The latest prequel that no-one really wanted in the Texas Chainsaw Massacre franchise, Leatherface. We are catapulted back to the early days of the Sawyer family where Verna Sawyer (Lili Taylor) is playing happy families with her weird little children.
After murdering a Texas Rangers daughter the boys are committed to a mental home and taken away from their mother. Years later they escape and a bloody path begins as the police are hot on their tail.
Leatherface is a movie that spends absolutely no time focusing on the title character that the film is named after.
This rather ignorant and misleading approach is deceiving all of those who watch the movie. We get five minutes at the end of the movie (if that) where Leatherface starts to come to light but the majority of the movie is just gunshots and gore with a retro TCM visual. So distant from the franchise is Leatherface that it could have easily been a Wrong Turn movie or any other number of long drawn out franchise horror features.

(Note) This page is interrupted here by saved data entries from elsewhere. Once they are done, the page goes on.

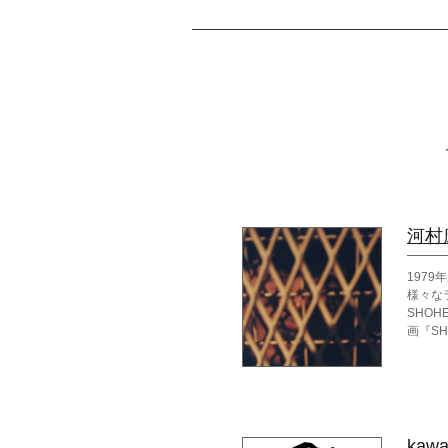
河村
197
様々な
SHO
画『SH
kawa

Throughout the entire movie, our attention is distracted by the character Bud. A guy who is built like Leatherface, quiet and weird like Leatherface and with a violent streak when prompted. But the movie drags you away from common sense, through the woods and throws you completely off course to the only positive vibe you get from the entire feature. Nice job scriptwriters!
Shot on the cheap in Bulgaria, the cast feels high quality but sadly the story is as cheap as the location budget. The film only really starts to come into its own in the last 15 minutes but it’s too little too late as Leatherface trips up and lands face first onto its rusty churning blade.
Leatherface is geared up for an October 20, 2017, release but I won’t be watching it anytime soon. Oh how I miss Dan Yeager.
Our Rating
- Leatherface
Summary
A film that doesn’t do the franchise any justice. Diverting attention from the entire backstory of Leatherface to focus on a group of mentally ill asylum escapees on their hillbilly ride of Texan mayhem.